Not so very long ago (in fact, about seven reviews back), I gave a lukewarm reception to Milestone's little rally effort that had Sebastian Loeb scribbled all over it.

It was pretty poe of face, which is rare for a racing game that doesn't have the words 'Turismo' and 'Gran' slapped on its front. But while DiRT has buckets more personality than Loeb, it has thankfully shorn its shaggy locks of the over-enthusiastic race-day patter that sounded dated 20 years ago. Gnarly indeed.

Codemasters are the grandfathers of racing games, responsible for annual F1 efforts going back to 2009, the tremendous Grid series and, most importantly, the Colin McRae titles from which the DiRT title was inherited.

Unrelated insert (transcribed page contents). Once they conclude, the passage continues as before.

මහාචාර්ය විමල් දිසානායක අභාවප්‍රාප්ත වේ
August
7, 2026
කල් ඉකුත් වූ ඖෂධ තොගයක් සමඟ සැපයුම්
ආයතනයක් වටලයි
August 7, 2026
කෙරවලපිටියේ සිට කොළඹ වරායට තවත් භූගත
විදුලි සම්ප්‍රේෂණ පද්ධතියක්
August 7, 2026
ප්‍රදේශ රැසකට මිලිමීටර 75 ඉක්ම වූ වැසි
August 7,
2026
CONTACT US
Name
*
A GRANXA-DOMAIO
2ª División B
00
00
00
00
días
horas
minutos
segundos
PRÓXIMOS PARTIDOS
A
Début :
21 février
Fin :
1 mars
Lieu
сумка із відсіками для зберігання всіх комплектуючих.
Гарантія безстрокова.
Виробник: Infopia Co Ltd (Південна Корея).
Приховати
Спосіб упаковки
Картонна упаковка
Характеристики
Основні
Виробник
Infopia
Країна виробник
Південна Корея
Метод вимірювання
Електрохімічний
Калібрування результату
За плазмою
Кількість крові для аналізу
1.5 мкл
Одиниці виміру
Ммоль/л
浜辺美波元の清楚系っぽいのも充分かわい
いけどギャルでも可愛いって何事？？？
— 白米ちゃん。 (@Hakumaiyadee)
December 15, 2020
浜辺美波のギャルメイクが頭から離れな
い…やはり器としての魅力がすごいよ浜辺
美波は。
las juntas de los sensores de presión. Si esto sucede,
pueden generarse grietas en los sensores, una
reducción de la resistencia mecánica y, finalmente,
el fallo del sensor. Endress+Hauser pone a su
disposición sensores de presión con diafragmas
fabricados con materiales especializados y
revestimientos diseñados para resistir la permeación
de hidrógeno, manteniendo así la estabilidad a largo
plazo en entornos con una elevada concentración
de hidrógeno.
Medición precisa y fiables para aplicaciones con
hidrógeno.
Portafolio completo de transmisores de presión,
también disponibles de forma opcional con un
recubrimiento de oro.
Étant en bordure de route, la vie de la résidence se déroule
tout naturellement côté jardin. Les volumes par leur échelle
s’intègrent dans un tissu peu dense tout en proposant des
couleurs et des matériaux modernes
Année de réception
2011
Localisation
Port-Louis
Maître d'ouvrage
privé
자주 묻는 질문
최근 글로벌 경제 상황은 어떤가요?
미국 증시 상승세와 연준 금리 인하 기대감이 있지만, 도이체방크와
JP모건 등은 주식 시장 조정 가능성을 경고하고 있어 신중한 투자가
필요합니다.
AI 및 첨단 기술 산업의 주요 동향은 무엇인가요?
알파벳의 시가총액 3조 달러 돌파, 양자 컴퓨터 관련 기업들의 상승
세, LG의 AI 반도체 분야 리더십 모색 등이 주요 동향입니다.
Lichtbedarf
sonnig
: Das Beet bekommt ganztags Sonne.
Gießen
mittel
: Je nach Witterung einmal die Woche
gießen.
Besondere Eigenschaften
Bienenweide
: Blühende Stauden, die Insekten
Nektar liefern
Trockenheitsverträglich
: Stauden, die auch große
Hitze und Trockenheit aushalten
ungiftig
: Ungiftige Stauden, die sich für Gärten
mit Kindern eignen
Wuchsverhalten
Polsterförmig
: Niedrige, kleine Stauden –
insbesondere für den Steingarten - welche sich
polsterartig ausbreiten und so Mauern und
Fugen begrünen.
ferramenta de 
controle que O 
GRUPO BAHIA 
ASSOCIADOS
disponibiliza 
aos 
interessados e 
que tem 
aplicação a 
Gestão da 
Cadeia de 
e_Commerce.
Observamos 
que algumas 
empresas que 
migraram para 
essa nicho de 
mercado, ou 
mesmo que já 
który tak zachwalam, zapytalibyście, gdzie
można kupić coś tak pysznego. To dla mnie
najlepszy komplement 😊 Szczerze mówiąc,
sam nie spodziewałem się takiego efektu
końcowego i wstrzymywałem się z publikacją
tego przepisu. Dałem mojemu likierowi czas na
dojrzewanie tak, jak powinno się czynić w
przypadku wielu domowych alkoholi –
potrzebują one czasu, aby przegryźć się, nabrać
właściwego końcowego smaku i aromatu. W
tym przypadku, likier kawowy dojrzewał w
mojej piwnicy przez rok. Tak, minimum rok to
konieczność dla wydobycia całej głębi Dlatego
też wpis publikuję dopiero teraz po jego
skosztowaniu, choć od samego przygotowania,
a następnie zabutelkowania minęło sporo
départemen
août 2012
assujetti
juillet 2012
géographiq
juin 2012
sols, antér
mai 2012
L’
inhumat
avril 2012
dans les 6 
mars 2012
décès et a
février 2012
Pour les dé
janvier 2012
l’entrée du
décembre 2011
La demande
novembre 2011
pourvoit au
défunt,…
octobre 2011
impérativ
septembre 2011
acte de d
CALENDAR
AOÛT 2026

We're in soft, comfortable hands here, but DiRT or McRae veterans assuming the driver's seat is already warm are in for an initially rough ride. There have been tweaks, and the ditch beckons for the over-enthusiastic. Additionally, any damage the car takes has serious ramifications, much more so than in previous incarnations. You can always choose to restart like a crying baby, of course, but you'll be penalised for doing so, and this means racing puts on a far more serious face.

Advice: get stuck into the tutorials. Yes they're as boring as Stoke City's back four (and they're not playable, which is bloody irritating) but you'll emerge a peach of a driver. Or a nectarine at the very least. Some kind of soft fruit. Plum - you'll be a tremendous plum, well done you.

Anyway, apart from lacking a split-screen two-player mode (come on, who leaves that out of a racing game?), DiRT Rally passes with filthy, sideways-cornering colours. Just don't expect an easy ride.